──────── DATA FOR THIS TASK ────────

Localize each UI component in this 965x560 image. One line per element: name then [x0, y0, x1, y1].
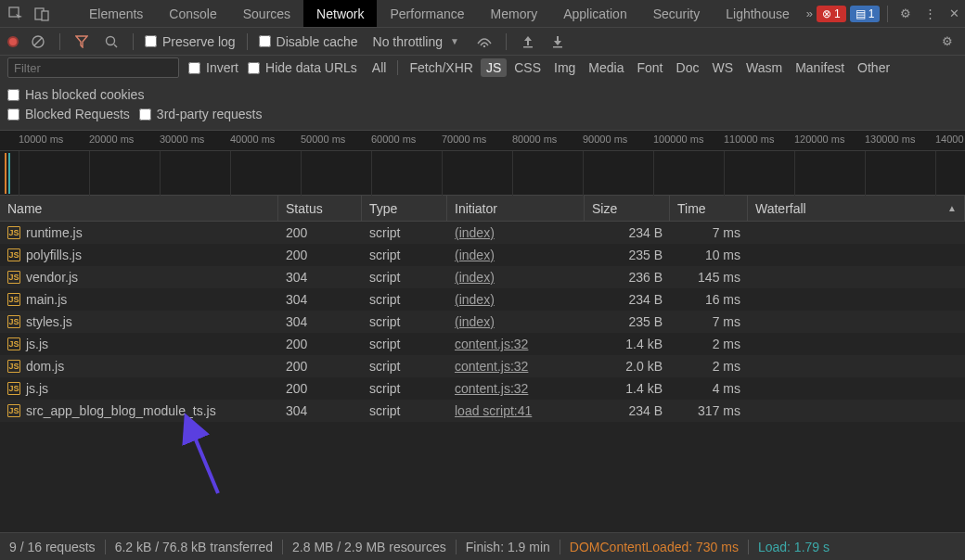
- filter-type-font[interactable]: Font: [632, 58, 669, 77]
- filter-type-css[interactable]: CSS: [508, 58, 547, 77]
- download-icon[interactable]: [547, 32, 568, 52]
- inspect-icon[interactable]: [6, 4, 26, 24]
- tab-sources[interactable]: Sources: [230, 0, 303, 27]
- tab-application[interactable]: Application: [550, 0, 640, 27]
- request-initiator[interactable]: (index): [455, 270, 495, 285]
- search-icon[interactable]: [101, 32, 122, 52]
- request-type: script: [362, 225, 447, 240]
- svg-line-10: [190, 426, 218, 493]
- dcl-time: DOMContentLoaded: 730 ms: [570, 540, 739, 554]
- throttling-select[interactable]: No throttling▼: [367, 34, 465, 49]
- more-tabs-icon[interactable]: »: [803, 6, 817, 20]
- filter-input[interactable]: [7, 57, 179, 78]
- load-time: Load: 1.79 s: [758, 540, 830, 554]
- col-waterfall[interactable]: Waterfall▲: [748, 196, 965, 221]
- filter-type-js[interactable]: JS: [481, 58, 507, 77]
- panel-settings-icon[interactable]: ⚙: [937, 32, 958, 52]
- tab-performance[interactable]: Performance: [377, 0, 477, 27]
- tab-lighthouse[interactable]: Lighthouse: [713, 0, 803, 27]
- filter-type-media[interactable]: Media: [583, 58, 629, 77]
- request-initiator[interactable]: content.js:32: [455, 337, 528, 351]
- close-icon[interactable]: ✕: [944, 4, 964, 24]
- filter-type-doc[interactable]: Doc: [671, 58, 705, 77]
- request-type: script: [362, 403, 447, 418]
- js-file-icon: JS: [7, 337, 20, 350]
- request-name: vendor.js: [26, 270, 78, 285]
- tab-network[interactable]: Network: [303, 0, 377, 27]
- filter-icon[interactable]: [71, 32, 92, 52]
- request-initiator[interactable]: (index): [455, 292, 495, 307]
- request-status: 304: [278, 292, 362, 307]
- timeline-tick: 120000 ms: [794, 134, 844, 145]
- request-initiator[interactable]: load script:41: [455, 403, 532, 418]
- table-row[interactable]: JSdom.js200scriptcontent.js:322.0 kB2 ms: [0, 355, 965, 377]
- kebab-icon[interactable]: ⋮: [920, 4, 940, 24]
- network-conditions-icon[interactable]: [474, 32, 495, 52]
- tab-console[interactable]: Console: [156, 0, 229, 27]
- tab-elements[interactable]: Elements: [76, 0, 156, 27]
- request-initiator[interactable]: (index): [455, 225, 495, 240]
- filter-type-all[interactable]: All: [367, 58, 392, 77]
- request-status: 304: [278, 314, 362, 329]
- timeline-overview[interactable]: 10000 ms20000 ms30000 ms40000 ms50000 ms…: [0, 131, 965, 196]
- request-initiator[interactable]: (index): [455, 248, 495, 262]
- devtools-tabs-bar: ElementsConsoleSourcesNetworkPerformance…: [0, 0, 965, 28]
- filter-type-img[interactable]: Img: [548, 58, 581, 77]
- request-type: script: [362, 292, 447, 307]
- timeline-tick: 100000 ms: [653, 134, 703, 145]
- js-file-icon: JS: [7, 315, 20, 328]
- col-size[interactable]: Size: [585, 196, 670, 221]
- col-name[interactable]: Name: [0, 196, 278, 221]
- request-initiator[interactable]: content.js:32: [455, 359, 528, 374]
- messages-badge[interactable]: ▤1: [850, 6, 881, 22]
- request-initiator[interactable]: (index): [455, 314, 495, 329]
- record-button[interactable]: [7, 36, 19, 47]
- hide-dataurls-checkbox[interactable]: Hide data URLs: [248, 60, 357, 75]
- third-party-checkbox[interactable]: 3rd-party requests: [139, 107, 263, 121]
- request-time: 317 ms: [670, 403, 748, 418]
- table-row[interactable]: JSmain.js304script(index)234 B16 ms: [0, 288, 965, 311]
- filter-type-wasm[interactable]: Wasm: [740, 58, 788, 77]
- tab-security[interactable]: Security: [640, 0, 714, 27]
- annotation-arrow: [181, 419, 237, 505]
- request-name: dom.js: [26, 359, 64, 374]
- request-size: 234 B: [585, 225, 670, 240]
- preserve-log-checkbox[interactable]: Preserve log: [145, 34, 236, 49]
- invert-checkbox[interactable]: Invert: [188, 60, 238, 75]
- errors-badge[interactable]: ⊗1: [817, 6, 846, 22]
- blocked-requests-checkbox[interactable]: Blocked Requests: [7, 107, 130, 121]
- request-type: script: [362, 337, 447, 351]
- table-row[interactable]: JSstyles.js304script(index)235 B7 ms: [0, 311, 965, 333]
- js-file-icon: JS: [7, 382, 20, 395]
- table-row[interactable]: JSvendor.js304script(index)236 B145 ms: [0, 266, 965, 288]
- filter-type-other[interactable]: Other: [852, 58, 895, 77]
- status-bar: 9 / 16 requests 6.2 kB / 76.8 kB transfe…: [0, 532, 965, 560]
- request-initiator[interactable]: content.js:32: [455, 381, 528, 396]
- upload-icon[interactable]: [518, 32, 538, 52]
- clear-icon[interactable]: [28, 32, 48, 52]
- request-type: script: [362, 314, 447, 329]
- request-size: 236 B: [585, 270, 670, 285]
- table-row[interactable]: JSjs.js200scriptcontent.js:321.4 kB4 ms: [0, 377, 965, 400]
- resources-size: 2.8 MB / 2.9 MB resources: [292, 540, 446, 554]
- filter-type-manifest[interactable]: Manifest: [790, 58, 850, 77]
- filter-type-fetchxhr[interactable]: Fetch/XHR: [404, 58, 478, 77]
- request-size: 234 B: [585, 292, 670, 307]
- filter-type-ws[interactable]: WS: [706, 58, 739, 77]
- tab-memory[interactable]: Memory: [478, 0, 551, 27]
- table-row[interactable]: JSjs.js200scriptcontent.js:321.4 kB2 ms: [0, 333, 965, 355]
- table-row[interactable]: JSsrc_app_blog_blog_module_ts.js304scrip…: [0, 400, 965, 422]
- col-status[interactable]: Status: [278, 196, 362, 221]
- request-time: 2 ms: [670, 337, 748, 351]
- request-status: 200: [278, 381, 362, 396]
- blocked-cookies-checkbox[interactable]: Has blocked cookies: [7, 87, 144, 102]
- settings-icon[interactable]: ⚙: [895, 4, 916, 24]
- table-row[interactable]: JSruntime.js200script(index)234 B7 ms: [0, 222, 965, 244]
- col-type[interactable]: Type: [362, 196, 447, 221]
- device-icon[interactable]: [32, 4, 52, 24]
- disable-cache-checkbox[interactable]: Disable cache: [259, 34, 358, 49]
- table-row[interactable]: JSpolyfills.js200script(index)235 B10 ms: [0, 244, 965, 266]
- request-name: styles.js: [26, 314, 72, 329]
- col-time[interactable]: Time: [670, 196, 748, 221]
- col-initiator[interactable]: Initiator: [447, 196, 585, 221]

────────

TRY IT - With the pictures left aside, write out all of the records above exactly.

WRITTEN SOLUTION -
Localize each UI component in this 965x560 image. One line per element: name then [x0, y0, x1, y1].
- filter-type-font[interactable]: Font: [632, 58, 669, 77]
- filter-type-css[interactable]: CSS: [508, 58, 547, 77]
- download-icon[interactable]: [547, 32, 568, 52]
- inspect-icon[interactable]: [6, 4, 26, 24]
- tab-sources[interactable]: Sources: [230, 0, 303, 27]
- tab-application[interactable]: Application: [550, 0, 640, 27]
- request-initiator[interactable]: (index): [455, 270, 495, 285]
- search-icon[interactable]: [101, 32, 122, 52]
- request-type: script: [362, 225, 447, 240]
- svg-line-10: [190, 426, 218, 493]
- dcl-time: DOMContentLoaded: 730 ms: [570, 540, 739, 554]
- throttling-select[interactable]: No throttling▼: [367, 34, 465, 49]
- more-tabs-icon[interactable]: »: [803, 6, 817, 20]
- filter-input[interactable]: [7, 57, 179, 78]
- load-time: Load: 1.79 s: [758, 540, 830, 554]
- col-waterfall[interactable]: Waterfall▲: [748, 196, 965, 221]
- filter-type-js[interactable]: JS: [481, 58, 507, 77]
- panel-settings-icon[interactable]: ⚙: [937, 32, 958, 52]
- tab-performance[interactable]: Performance: [377, 0, 477, 27]
- tab-lighthouse[interactable]: Lighthouse: [713, 0, 803, 27]
- filter-type-media[interactable]: Media: [583, 58, 629, 77]
- request-initiator[interactable]: content.js:32: [455, 337, 528, 351]
- close-icon[interactable]: ✕: [944, 4, 964, 24]
- filter-type-doc[interactable]: Doc: [671, 58, 705, 77]
- request-type: script: [362, 403, 447, 418]
- js-file-icon: JS: [7, 337, 20, 350]
- request-name: vendor.js: [26, 270, 78, 285]
- tab-network[interactable]: Network: [303, 0, 377, 27]
- filter-icon[interactable]: [71, 32, 92, 52]
- request-initiator[interactable]: (index): [455, 292, 495, 307]
- request-status: 304: [278, 292, 362, 307]
- timeline-tick: 120000 ms: [794, 134, 844, 145]
- request-initiator[interactable]: load script:41: [455, 403, 532, 418]
- table-row[interactable]: JSdom.js200scriptcontent.js:322.0 kB2 ms: [0, 355, 965, 377]
- kebab-icon[interactable]: ⋮: [920, 4, 940, 24]
- network-conditions-icon[interactable]: [474, 32, 495, 52]
- tab-console[interactable]: Console: [156, 0, 229, 27]
- tab-elements[interactable]: Elements: [76, 0, 156, 27]
- request-initiator[interactable]: (index): [455, 225, 495, 240]
- filter-type-all[interactable]: All: [367, 58, 392, 77]
- request-status: 304: [278, 314, 362, 329]
- timeline-overview[interactable]: 10000 ms20000 ms30000 ms40000 ms50000 ms…: [0, 131, 965, 196]
- request-initiator[interactable]: (index): [455, 248, 495, 262]
- devtools-tabs-bar: ElementsConsoleSourcesNetworkPerformance…: [0, 0, 965, 28]
- filter-type-img[interactable]: Img: [548, 58, 581, 77]
- request-type: script: [362, 292, 447, 307]
- timeline-tick: 100000 ms: [653, 134, 703, 145]
- js-file-icon: JS: [7, 315, 20, 328]
- col-size[interactable]: Size: [585, 196, 670, 221]
- col-name[interactable]: Name: [0, 196, 278, 221]
- request-initiator[interactable]: content.js:32: [455, 359, 528, 374]
- messages-badge[interactable]: ▤1: [850, 6, 881, 22]
- request-initiator[interactable]: (index): [455, 314, 495, 329]
- record-button[interactable]: [7, 36, 19, 47]
- hide-dataurls-checkbox[interactable]: Hide data URLs: [248, 60, 357, 75]
- third-party-checkbox[interactable]: 3rd-party requests: [139, 107, 263, 121]
- request-time: 317 ms: [670, 403, 748, 418]
- table-row[interactable]: JSmain.js304script(index)234 B16 ms: [0, 288, 965, 311]
- filter-type-wasm[interactable]: Wasm: [740, 58, 788, 77]
- tab-security[interactable]: Security: [640, 0, 714, 27]
- annotation-arrow: [181, 419, 237, 505]
- request-name: dom.js: [26, 359, 64, 374]
- request-size: 234 B: [585, 225, 670, 240]
- preserve-log-checkbox[interactable]: Preserve log: [145, 34, 236, 49]
- invert-checkbox[interactable]: Invert: [188, 60, 238, 75]
- errors-badge[interactable]: ⊗1: [817, 6, 846, 22]
- blocked-requests-checkbox[interactable]: Blocked Requests: [7, 107, 130, 121]
- request-type: script: [362, 337, 447, 351]
- table-row[interactable]: JSstyles.js304script(index)235 B7 ms: [0, 311, 965, 333]
- js-file-icon: JS: [7, 382, 20, 395]
- table-row[interactable]: JSvendor.js304script(index)236 B145 ms: [0, 266, 965, 288]
- filter-type-other[interactable]: Other: [852, 58, 895, 77]
- status-bar: 9 / 16 requests 6.2 kB / 76.8 kB transfe…: [0, 532, 965, 560]
- request-initiator[interactable]: content.js:32: [455, 381, 528, 396]
- upload-icon[interactable]: [518, 32, 538, 52]
- clear-icon[interactable]: [28, 32, 48, 52]
- request-type: script: [362, 314, 447, 329]
- request-size: 236 B: [585, 270, 670, 285]
- table-row[interactable]: JSjs.js200scriptcontent.js:321.4 kB4 ms: [0, 377, 965, 400]
- resources-size: 2.8 MB / 2.9 MB resources: [292, 540, 446, 554]
- filter-type-manifest[interactable]: Manifest: [790, 58, 850, 77]
- filter-type-fetchxhr[interactable]: Fetch/XHR: [404, 58, 478, 77]
- request-size: 234 B: [585, 292, 670, 307]
- filter-type-ws[interactable]: WS: [706, 58, 739, 77]
- tab-memory[interactable]: Memory: [478, 0, 551, 27]
- table-row[interactable]: JSjs.js200scriptcontent.js:321.4 kB2 ms: [0, 333, 965, 355]
- table-row[interactable]: JSsrc_app_blog_blog_module_ts.js304scrip…: [0, 400, 965, 422]
- col-status[interactable]: Status: [278, 196, 362, 221]
- request-time: 2 ms: [670, 337, 748, 351]
- request-status: 200: [278, 381, 362, 396]
- blocked-cookies-checkbox[interactable]: Has blocked cookies: [7, 87, 144, 102]
- settings-icon[interactable]: ⚙: [895, 4, 916, 24]
- table-row[interactable]: JSruntime.js200script(index)234 B7 ms: [0, 222, 965, 244]
- col-type[interactable]: Type: [362, 196, 447, 221]
- device-icon[interactable]: [32, 4, 52, 24]
- disable-cache-checkbox[interactable]: Disable cache: [259, 34, 358, 49]
- table-row[interactable]: JSpolyfills.js200script(index)235 B10 ms: [0, 244, 965, 266]
- request-name: styles.js: [26, 314, 72, 329]
- col-time[interactable]: Time: [670, 196, 748, 221]
- col-initiator[interactable]: Initiator: [447, 196, 585, 221]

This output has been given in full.